Following the surprise defeat of the bill last month, House Republican leaders floated an approach this week championed by conservative Tea Party members: splitting the bill in two.

They suggested a bill that focused on farm subsidies only and would leave the question of food stamps for later.

But informal vote counts showed insufficient support for a separate farm subsidy bill, a Republican leadership aide told Reuters.

Lawmakers are months late in writing a new farm law, divided on how much funding should be cut from programs from farm subsidies and conservation programs to food stamps for the poor. Without action by September 30, farm subsidy rates will revert to a 1949 “permanent” law that could, among other things, lead to a doubling of milk prices at the grocery store.

“I cannot recall when it has been more difficult to move a farm bill forward,” said analyst Mark McMinimy of Guggenheim Partners. He said the extension of current law is becoming more likely.

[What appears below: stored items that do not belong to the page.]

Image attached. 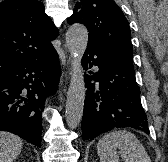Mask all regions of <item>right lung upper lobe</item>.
I'll use <instances>...</instances> for the list:
<instances>
[{"label": "right lung upper lobe", "instance_id": "cb5924a9", "mask_svg": "<svg viewBox=\"0 0 168 162\" xmlns=\"http://www.w3.org/2000/svg\"><path fill=\"white\" fill-rule=\"evenodd\" d=\"M57 35L39 0H4L0 3V75L20 64L40 60L54 47Z\"/></svg>", "mask_w": 168, "mask_h": 162}]
</instances>
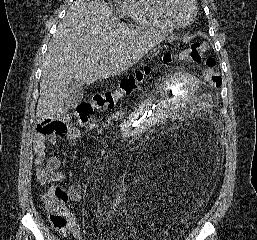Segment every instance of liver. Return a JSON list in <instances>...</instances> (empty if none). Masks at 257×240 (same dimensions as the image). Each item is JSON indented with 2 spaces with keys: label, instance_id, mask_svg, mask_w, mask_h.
Segmentation results:
<instances>
[{
  "label": "liver",
  "instance_id": "1",
  "mask_svg": "<svg viewBox=\"0 0 257 240\" xmlns=\"http://www.w3.org/2000/svg\"><path fill=\"white\" fill-rule=\"evenodd\" d=\"M111 15L103 0H76L69 7L42 66L38 118L58 116L72 80L89 85L121 74L165 40L150 31L115 23Z\"/></svg>",
  "mask_w": 257,
  "mask_h": 240
}]
</instances>
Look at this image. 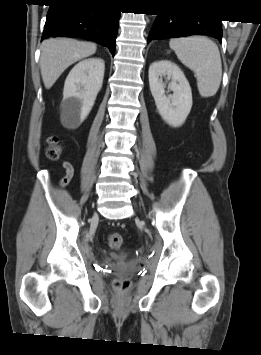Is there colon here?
<instances>
[{"label":"colon","mask_w":261,"mask_h":355,"mask_svg":"<svg viewBox=\"0 0 261 355\" xmlns=\"http://www.w3.org/2000/svg\"><path fill=\"white\" fill-rule=\"evenodd\" d=\"M59 155L60 147L57 145V140L56 138H51V145L46 150V157L50 160H56ZM72 175V172L68 170L65 177L61 179L60 185H66L70 181ZM107 243L111 249L117 250L122 246L123 238L119 233L113 232L107 236ZM115 286L121 291L126 290L129 287V281L127 279H119L115 282Z\"/></svg>","instance_id":"colon-1"}]
</instances>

The Senate passed its version of the farm bill in early June. It calls for smaller overall cuts in spending than the House bill, and would cut food stamps by one-fourth of the House’s target. Negotiators from the House and Senate would have to reconcile differences for a final bill. Both bills would streamline conservation programs and spend more on taxpayer-subsidized crop insurance.

Farm lobbyists said Republican House leaders may try to build support for another attempt at a split bill. Alternately, they could re-tool the defeated bill and present it for a vote. An extension of current law was a third option.

Two prominent conservative groups, the Club for Growth and Heritage Action, came out this week against the subsidy bill because no amendments would be allowed.

“It is still loaded down with market-distorting giveaways to special interests with no path established to remove the government’s involvement in the agriculture industry,” Club for Growth, a group that favors limited government, said in a blog post on Wednesday.

Club for Growth said it would include the bill in its scorecard on whether lawmakers were fiscally conservative enough to deserve re-election.

A sizable portion of House Republicans want larger cuts in farm spending and food stamps. Some 62 Republicans voted against the farm bill on June 20. Most House Democrats voted against it because of cuts to food stamps, which account for three-fourths of farm bill spending.

“I don’t think they have the votes for that alternative,” Assistant Democratic Leader Steny Hoyer of Maryland said of the split bill. Hoyer said Republican leaders remain unwilling to compromise with Democrats.

To make the farm subsidy bill more attractive to conservatives, Republican leaders pledged to repeal the 1949 “permanent” law and its sky-high support rates, written for an long-ago era of farm surpluses and low commodity prices. But the ban on amendments was unacceptable to conservatives.

“They’ve got a bull’s eye on the farm bill,” rather than just food stamps, said a lobbyist with a major agricultural producers’ group.

The board of the American Farm Bureau Federation, the largest U.S. farm group, voted unanimously this week against splitting the farm bill and against repeal of the 1949 law. The board of the No. 2 farm group, the National Farmers Union, was also unanimous in calling for the bill to remain intact.

After the farm bill’s defeat in June, analysts said an extension of the 2008 law was the easiest way to resolve the impasse. Congress already extended that law once, after it expired in September 2012.